▸ ASSIGNMENT
Extract each line of the records below that contains the word "Connect".

▸ DATA RECORDS
▬▬▬▬▬▬
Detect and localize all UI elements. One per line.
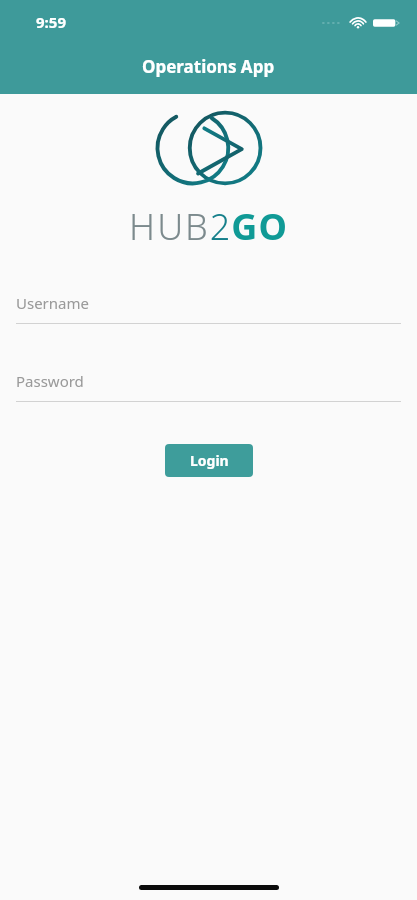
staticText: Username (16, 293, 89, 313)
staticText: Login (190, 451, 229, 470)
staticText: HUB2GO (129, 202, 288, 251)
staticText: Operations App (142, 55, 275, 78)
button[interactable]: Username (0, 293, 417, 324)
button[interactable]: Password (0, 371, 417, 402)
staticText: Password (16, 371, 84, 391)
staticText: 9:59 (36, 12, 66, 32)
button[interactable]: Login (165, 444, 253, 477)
▬▬▬▬▬▬
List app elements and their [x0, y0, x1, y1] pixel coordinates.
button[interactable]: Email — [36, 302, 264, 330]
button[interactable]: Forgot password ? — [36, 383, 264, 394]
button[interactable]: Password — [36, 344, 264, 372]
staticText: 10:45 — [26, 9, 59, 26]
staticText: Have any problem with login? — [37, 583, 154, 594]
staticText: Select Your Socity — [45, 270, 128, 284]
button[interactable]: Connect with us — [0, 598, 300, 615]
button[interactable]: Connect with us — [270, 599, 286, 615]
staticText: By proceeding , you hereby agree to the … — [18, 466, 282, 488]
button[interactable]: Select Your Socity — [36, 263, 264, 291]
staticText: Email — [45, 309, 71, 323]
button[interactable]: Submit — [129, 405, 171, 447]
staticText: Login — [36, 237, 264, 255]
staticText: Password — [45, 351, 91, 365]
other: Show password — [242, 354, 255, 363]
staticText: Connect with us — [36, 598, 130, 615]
▬▬▬▬▬▬
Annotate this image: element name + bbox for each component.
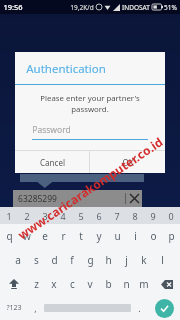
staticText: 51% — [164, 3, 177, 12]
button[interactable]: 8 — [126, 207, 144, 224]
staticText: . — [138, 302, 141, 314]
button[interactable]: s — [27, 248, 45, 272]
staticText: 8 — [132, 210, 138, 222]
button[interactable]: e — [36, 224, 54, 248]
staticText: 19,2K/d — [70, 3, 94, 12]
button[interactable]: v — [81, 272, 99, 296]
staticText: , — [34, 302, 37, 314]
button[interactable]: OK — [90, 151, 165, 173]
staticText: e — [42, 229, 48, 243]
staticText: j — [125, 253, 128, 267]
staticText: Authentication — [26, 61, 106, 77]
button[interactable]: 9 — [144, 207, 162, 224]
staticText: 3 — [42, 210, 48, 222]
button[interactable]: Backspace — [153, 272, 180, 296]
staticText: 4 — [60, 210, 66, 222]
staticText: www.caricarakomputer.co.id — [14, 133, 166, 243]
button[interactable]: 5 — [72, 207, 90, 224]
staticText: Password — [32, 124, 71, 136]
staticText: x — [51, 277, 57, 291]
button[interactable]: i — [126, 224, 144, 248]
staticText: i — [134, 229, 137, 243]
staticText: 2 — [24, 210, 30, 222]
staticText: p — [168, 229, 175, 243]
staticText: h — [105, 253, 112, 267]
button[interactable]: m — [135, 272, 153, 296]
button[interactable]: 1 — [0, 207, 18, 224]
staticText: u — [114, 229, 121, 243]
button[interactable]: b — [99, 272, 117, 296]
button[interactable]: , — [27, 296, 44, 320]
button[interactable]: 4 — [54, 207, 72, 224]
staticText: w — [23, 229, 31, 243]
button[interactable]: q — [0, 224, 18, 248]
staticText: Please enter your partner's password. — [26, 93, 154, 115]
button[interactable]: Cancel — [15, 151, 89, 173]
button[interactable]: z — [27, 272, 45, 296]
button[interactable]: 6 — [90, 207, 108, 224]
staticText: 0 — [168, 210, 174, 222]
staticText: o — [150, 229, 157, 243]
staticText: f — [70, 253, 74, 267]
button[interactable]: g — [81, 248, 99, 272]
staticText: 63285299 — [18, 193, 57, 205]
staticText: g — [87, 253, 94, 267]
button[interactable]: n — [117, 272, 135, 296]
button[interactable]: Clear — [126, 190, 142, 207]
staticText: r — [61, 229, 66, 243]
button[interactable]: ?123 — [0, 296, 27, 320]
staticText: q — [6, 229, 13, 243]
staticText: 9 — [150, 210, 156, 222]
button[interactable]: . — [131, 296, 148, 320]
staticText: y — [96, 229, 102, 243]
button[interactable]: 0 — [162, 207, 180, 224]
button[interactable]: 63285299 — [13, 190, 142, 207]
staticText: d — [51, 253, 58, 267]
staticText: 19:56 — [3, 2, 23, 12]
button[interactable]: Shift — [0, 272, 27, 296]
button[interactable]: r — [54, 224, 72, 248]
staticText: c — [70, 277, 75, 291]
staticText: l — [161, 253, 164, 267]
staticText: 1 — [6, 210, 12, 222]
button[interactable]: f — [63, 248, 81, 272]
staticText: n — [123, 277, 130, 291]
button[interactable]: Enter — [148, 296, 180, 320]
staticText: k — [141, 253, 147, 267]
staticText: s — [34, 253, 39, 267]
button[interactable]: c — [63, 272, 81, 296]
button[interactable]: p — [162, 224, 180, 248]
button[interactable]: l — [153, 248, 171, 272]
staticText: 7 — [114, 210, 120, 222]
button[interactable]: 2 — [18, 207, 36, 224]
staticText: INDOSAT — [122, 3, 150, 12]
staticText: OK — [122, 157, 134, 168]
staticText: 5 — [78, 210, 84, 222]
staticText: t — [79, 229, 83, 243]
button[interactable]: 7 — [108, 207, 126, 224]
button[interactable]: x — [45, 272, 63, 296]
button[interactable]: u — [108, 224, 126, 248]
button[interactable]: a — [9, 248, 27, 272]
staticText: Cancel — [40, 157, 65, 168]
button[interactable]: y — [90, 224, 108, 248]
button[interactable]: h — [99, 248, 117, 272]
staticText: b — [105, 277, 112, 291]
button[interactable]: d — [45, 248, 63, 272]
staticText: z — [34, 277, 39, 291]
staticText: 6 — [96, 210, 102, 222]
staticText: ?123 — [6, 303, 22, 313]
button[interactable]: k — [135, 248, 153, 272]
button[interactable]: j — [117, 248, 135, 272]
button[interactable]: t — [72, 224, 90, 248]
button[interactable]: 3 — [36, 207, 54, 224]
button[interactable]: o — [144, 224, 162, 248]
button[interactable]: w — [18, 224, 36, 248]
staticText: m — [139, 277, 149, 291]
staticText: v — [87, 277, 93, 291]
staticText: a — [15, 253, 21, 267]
▬▬▬▬▬▬
▸ OUTPUT
button[interactable]: Connect with us — [0, 598, 300, 615]
button[interactable]: Connect with us — [270, 599, 286, 615]
staticText: Connect with us — [36, 598, 130, 615]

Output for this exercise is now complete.